PROBLEM DETAILS –
Only the pictures are dropped. Restate each line below word for word.

INPUT FOR THIS TASK –

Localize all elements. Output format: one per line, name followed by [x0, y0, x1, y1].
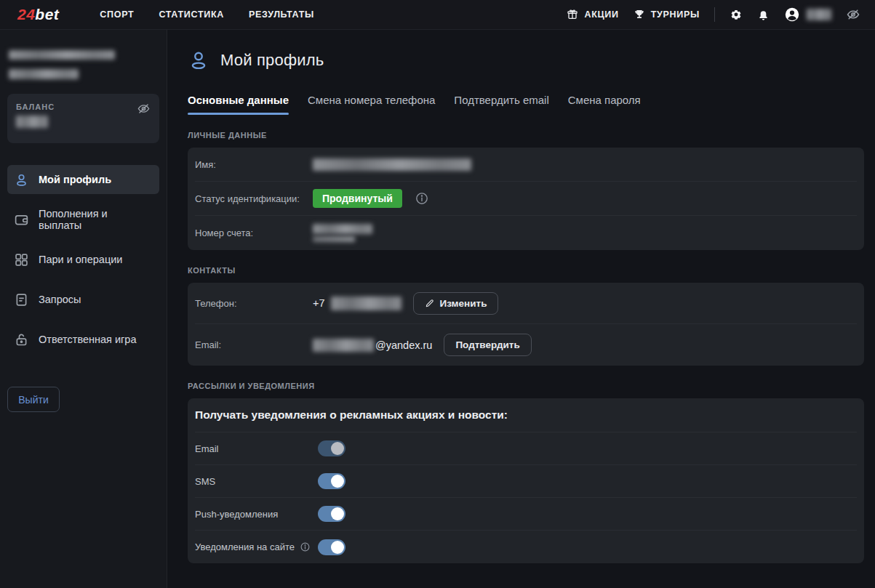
logout-button[interactable]: Выйти	[7, 387, 60, 412]
settings-button[interactable]	[730, 8, 743, 21]
profile-tabs: Основные данные Смена номера телефона По…	[188, 94, 864, 115]
user-name-line1-redacted	[9, 50, 115, 60]
tab-change-phone[interactable]: Смена номера телефона	[308, 94, 435, 115]
page-body: БАЛАНС Мой профи	[0, 30, 875, 588]
document-icon	[14, 292, 29, 307]
site-notifications-info-icon[interactable]	[300, 541, 311, 552]
site-toggle-label: Уведомления на сайте	[195, 541, 318, 552]
sidebar-item-label: Ответственная игра	[39, 334, 137, 345]
user-circle-icon	[784, 7, 800, 23]
name-row: Имя:	[195, 148, 857, 182]
phone-row: Телефон: +7 Изменить	[195, 283, 857, 324]
account-number-redacted	[313, 224, 372, 242]
hide-balance-eye-icon[interactable]	[846, 7, 860, 22]
sidebar-item-label: Пари и операции	[39, 254, 122, 265]
balance-label: БАЛАНС	[16, 102, 151, 111]
balance-card: БАЛАНС	[7, 94, 159, 143]
toggle-knob	[331, 507, 344, 520]
confirm-email-label: Подтвердить	[455, 339, 519, 350]
notifications-bell-button[interactable]	[757, 9, 770, 21]
toggle-knob	[331, 442, 344, 455]
tab-confirm-email[interactable]: Подтвердить email	[454, 94, 548, 115]
balance-eye-off-icon[interactable]	[137, 102, 151, 116]
account-number-row: Номер счета:	[195, 216, 857, 250]
sidebar-item-deposits-withdrawals[interactable]: Пополнения и выплаты	[7, 205, 159, 234]
email-notifications-row: Email	[195, 432, 857, 465]
main-content: Мой профиль Основные данные Смена номера…	[167, 30, 875, 588]
toggle-label-text: Push-уведомления	[195, 509, 278, 520]
nav-sport[interactable]: СПОРТ	[100, 9, 134, 20]
push-notifications-toggle[interactable]	[318, 506, 345, 522]
header-balance-redacted	[807, 9, 831, 20]
pencil-icon	[425, 298, 435, 308]
gift-icon	[567, 9, 578, 20]
sms-notifications-toggle[interactable]	[318, 473, 345, 489]
sidebar-item-bets-operations[interactable]: Пари и операции	[7, 245, 159, 274]
site-notifications-row: Уведомления на сайте	[195, 531, 857, 563]
topbar: 24bet СПОРТ СТАТИСТИКА РЕЗУЛЬТАТЫ АКЦИИ	[0, 0, 875, 30]
profile-person-icon	[14, 172, 29, 188]
sidebar-item-label: Мой профиль	[39, 174, 111, 185]
identification-status-label: Статус идентификации:	[195, 193, 313, 204]
logo-24: 24	[17, 6, 35, 23]
user-name-line2-redacted	[9, 69, 79, 79]
sidebar-menu: Мой профиль Пополнения и выплаты	[7, 165, 159, 354]
phone-label: Телефон:	[195, 298, 313, 309]
contacts-card: Телефон: +7 Изменить	[188, 283, 864, 366]
email-label: Email:	[195, 339, 313, 350]
app-window: 24bet СПОРТ СТАТИСТИКА РЕЗУЛЬТАТЫ АКЦИИ	[0, 0, 875, 588]
toggle-knob	[331, 541, 344, 554]
sidebar-item-responsible-gaming[interactable]: Ответственная игра	[7, 325, 159, 354]
lock-open-icon	[14, 332, 29, 347]
topbar-right: АКЦИИ ТУРНИРЫ	[567, 7, 860, 23]
email-local-part-redacted	[313, 339, 374, 352]
top-navigation: СПОРТ СТАТИСТИКА РЕЗУЛЬТАТЫ	[100, 9, 314, 20]
tab-change-password[interactable]: Смена пароля	[568, 94, 641, 115]
personal-data-card: Имя: Статус идентификации: Продвинутый	[188, 148, 864, 250]
phone-prefix: +7	[313, 297, 325, 309]
identification-status-value: Продвинутый	[313, 189, 429, 208]
toggle-label-text: Уведомления на сайте	[195, 541, 295, 552]
logo[interactable]: 24bet	[17, 6, 59, 23]
notifications-subtitle-row: Получать уведомления о рекламных акциях …	[195, 398, 857, 432]
account-number-label: Номер счета:	[195, 227, 313, 238]
nav-statistics[interactable]: СТАТИСТИКА	[159, 9, 224, 20]
confirm-email-button[interactable]: Подтвердить	[444, 334, 531, 356]
page-header: Мой профиль	[188, 49, 864, 72]
email-domain: @yandex.ru	[375, 339, 432, 351]
notifications-subtitle: Получать уведомления о рекламных акциях …	[195, 408, 508, 422]
logo-bet: bet	[35, 6, 59, 23]
notifications-card: Получать уведомления о рекламных акциях …	[188, 398, 864, 563]
tab-main-data[interactable]: Основные данные	[188, 94, 289, 115]
identification-status-row: Статус идентификации: Продвинутый	[195, 182, 857, 216]
toggle-label-text: Email	[195, 443, 219, 454]
account-number-value	[313, 224, 372, 242]
promos-label: АКЦИИ	[584, 9, 618, 20]
sidebar-item-requests[interactable]: Запросы	[7, 285, 159, 314]
site-notifications-toggle[interactable]	[318, 539, 345, 555]
wallet-icon	[14, 212, 29, 227]
section-heading-personal: ЛИЧНЫЕ ДАННЫЕ	[188, 131, 864, 140]
tournaments-link[interactable]: ТУРНИРЫ	[634, 9, 700, 20]
sms-toggle-label: SMS	[195, 476, 318, 487]
account-widget[interactable]	[784, 7, 831, 23]
nav-results[interactable]: РЕЗУЛЬТАТЫ	[249, 9, 314, 20]
section-heading-contacts: КОНТАКТЫ	[188, 266, 864, 275]
page-title-person-icon	[188, 49, 209, 72]
status-info-icon[interactable]	[415, 191, 429, 206]
edit-phone-button[interactable]: Изменить	[413, 292, 499, 315]
phone-number-redacted	[331, 297, 401, 310]
section-heading-notifications: РАССЫЛКИ И УВЕДОМЛЕНИЯ	[188, 382, 864, 390]
push-toggle-label: Push-уведомления	[195, 509, 318, 520]
email-notifications-toggle[interactable]	[318, 440, 345, 456]
tournaments-label: ТУРНИРЫ	[651, 9, 700, 20]
toggle-knob	[331, 475, 344, 488]
sidebar-item-label: Запросы	[39, 294, 81, 305]
push-notifications-row: Push-уведомления	[195, 498, 857, 531]
toggle-label-text: SMS	[195, 476, 215, 487]
edit-phone-label: Изменить	[440, 298, 487, 309]
sidebar-item-my-profile[interactable]: Мой профиль	[7, 165, 159, 194]
promos-link[interactable]: АКЦИИ	[567, 9, 618, 20]
name-value	[313, 158, 471, 171]
topbar-divider	[714, 7, 715, 22]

SOLUTION FOR THIS TASK –
Localize all elements. Output format: one per line, name followed by [x0, y0, x1, y1].
logout-button[interactable]: Выйти	[7, 387, 60, 412]
settings-button[interactable]	[730, 8, 743, 21]
profile-tabs: Основные данные Смена номера телефона По…	[188, 94, 864, 115]
user-name-line1-redacted	[9, 50, 115, 60]
tab-change-phone[interactable]: Смена номера телефона	[308, 94, 435, 115]
page-body: БАЛАНС Мой профи	[0, 30, 875, 588]
document-icon	[14, 292, 29, 307]
site-notifications-info-icon[interactable]	[300, 541, 311, 552]
site-toggle-label: Уведомления на сайте	[195, 541, 318, 552]
sidebar-item-label: Ответственная игра	[39, 334, 137, 345]
user-circle-icon	[784, 7, 800, 23]
name-row: Имя:	[195, 148, 857, 182]
phone-row: Телефон: +7 Изменить	[195, 283, 857, 324]
account-number-redacted	[313, 224, 372, 242]
hide-balance-eye-icon[interactable]	[846, 7, 860, 22]
sidebar-item-label: Пари и операции	[39, 254, 122, 265]
balance-label: БАЛАНС	[16, 102, 151, 111]
balance-card: БАЛАНС	[7, 94, 159, 143]
toggle-knob	[331, 507, 344, 520]
confirm-email-label: Подтвердить	[455, 339, 519, 350]
notifications-bell-button[interactable]	[757, 9, 770, 21]
toggle-knob	[331, 442, 344, 455]
tab-confirm-email[interactable]: Подтвердить email	[454, 94, 548, 115]
balance-eye-off-icon[interactable]	[137, 102, 151, 116]
account-number-row: Номер счета:	[195, 216, 857, 250]
sidebar-item-deposits-withdrawals[interactable]: Пополнения и выплаты	[7, 205, 159, 234]
email-notifications-row: Email	[195, 432, 857, 465]
main-content: Мой профиль Основные данные Смена номера…	[167, 30, 875, 588]
toggle-label-text: Push-уведомления	[195, 509, 278, 520]
nav-sport[interactable]: СПОРТ	[100, 9, 134, 20]
push-notifications-toggle[interactable]	[318, 506, 345, 522]
header-balance-redacted	[807, 9, 831, 20]
pencil-icon	[425, 298, 435, 308]
gift-icon	[567, 9, 578, 20]
sms-notifications-toggle[interactable]	[318, 473, 345, 489]
sidebar-item-bets-operations[interactable]: Пари и операции	[7, 245, 159, 274]
site-notifications-row: Уведомления на сайте	[195, 531, 857, 563]
topbar: 24bet СПОРТ СТАТИСТИКА РЕЗУЛЬТАТЫ АКЦИИ	[0, 0, 875, 30]
profile-person-icon	[14, 172, 29, 188]
sidebar-item-label: Мой профиль	[39, 174, 111, 185]
identification-status-label: Статус идентификации:	[195, 193, 313, 204]
logo-24: 24	[17, 6, 35, 23]
user-name-line2-redacted	[9, 69, 79, 79]
sidebar-menu: Мой профиль Пополнения и выплаты	[7, 165, 159, 354]
phone-label: Телефон:	[195, 298, 313, 309]
contacts-card: Телефон: +7 Изменить	[188, 283, 864, 366]
email-label: Email:	[195, 339, 313, 350]
app-window: 24bet СПОРТ СТАТИСТИКА РЕЗУЛЬТАТЫ АКЦИИ	[0, 0, 875, 588]
toggle-knob	[331, 541, 344, 554]
sidebar-item-responsible-gaming[interactable]: Ответственная игра	[7, 325, 159, 354]
lock-open-icon	[14, 332, 29, 347]
topbar-right: АКЦИИ ТУРНИРЫ	[567, 7, 860, 23]
email-local-part-redacted	[313, 339, 374, 352]
top-navigation: СПОРТ СТАТИСТИКА РЕЗУЛЬТАТЫ	[100, 9, 314, 20]
tab-change-password[interactable]: Смена пароля	[568, 94, 641, 115]
personal-data-card: Имя: Статус идентификации: Продвинутый	[188, 148, 864, 250]
phone-prefix: +7	[313, 297, 325, 309]
identification-status-value: Продвинутый	[313, 189, 429, 208]
toggle-label-text: Уведомления на сайте	[195, 541, 295, 552]
logo[interactable]: 24bet	[17, 6, 59, 23]
notifications-subtitle-row: Получать уведомления о рекламных акциях …	[195, 398, 857, 432]
account-number-label: Номер счета:	[195, 227, 313, 238]
nav-statistics[interactable]: СТАТИСТИКА	[159, 9, 224, 20]
confirm-email-button[interactable]: Подтвердить	[444, 334, 531, 356]
page-header: Мой профиль	[188, 49, 864, 72]
email-domain: @yandex.ru	[375, 339, 432, 351]
notifications-subtitle: Получать уведомления о рекламных акциях …	[195, 408, 508, 422]
logo-bet: bet	[35, 6, 59, 23]
notifications-card: Получать уведомления о рекламных акциях …	[188, 398, 864, 563]
tab-main-data[interactable]: Основные данные	[188, 94, 289, 115]
identification-status-row: Статус идентификации: Продвинутый	[195, 182, 857, 216]
toggle-label-text: Email	[195, 443, 219, 454]
account-number-value	[313, 224, 372, 242]
promos-label: АКЦИИ	[584, 9, 618, 20]
sidebar-item-requests[interactable]: Запросы	[7, 285, 159, 314]
site-notifications-toggle[interactable]	[318, 539, 345, 555]
wallet-icon	[14, 212, 29, 227]
section-heading-personal: ЛИЧНЫЕ ДАННЫЕ	[188, 131, 864, 140]
tournaments-link[interactable]: ТУРНИРЫ	[634, 9, 700, 20]
sms-toggle-label: SMS	[195, 476, 318, 487]
account-widget[interactable]	[784, 7, 831, 23]
nav-results[interactable]: РЕЗУЛЬТАТЫ	[249, 9, 314, 20]
section-heading-contacts: КОНТАКТЫ	[188, 266, 864, 275]
page-title-person-icon	[188, 49, 209, 72]
status-info-icon[interactable]	[415, 191, 429, 206]
edit-phone-button[interactable]: Изменить	[413, 292, 499, 315]
phone-number-redacted	[331, 297, 401, 310]
section-heading-notifications: РАССЫЛКИ И УВЕДОМЛЕНИЯ	[188, 382, 864, 390]
push-toggle-label: Push-уведомления	[195, 509, 318, 520]
email-notifications-toggle[interactable]	[318, 440, 345, 456]
tournaments-label: ТУРНИРЫ	[651, 9, 700, 20]
toggle-knob	[331, 475, 344, 488]
sidebar-item-label: Запросы	[39, 294, 81, 305]
push-notifications-row: Push-уведомления	[195, 498, 857, 531]
toggle-label-text: SMS	[195, 476, 215, 487]
edit-phone-label: Изменить	[440, 298, 487, 309]
sidebar-item-my-profile[interactable]: Мой профиль	[7, 165, 159, 194]
promos-link[interactable]: АКЦИИ	[567, 9, 618, 20]
name-value	[313, 158, 471, 171]
topbar-divider	[714, 7, 715, 22]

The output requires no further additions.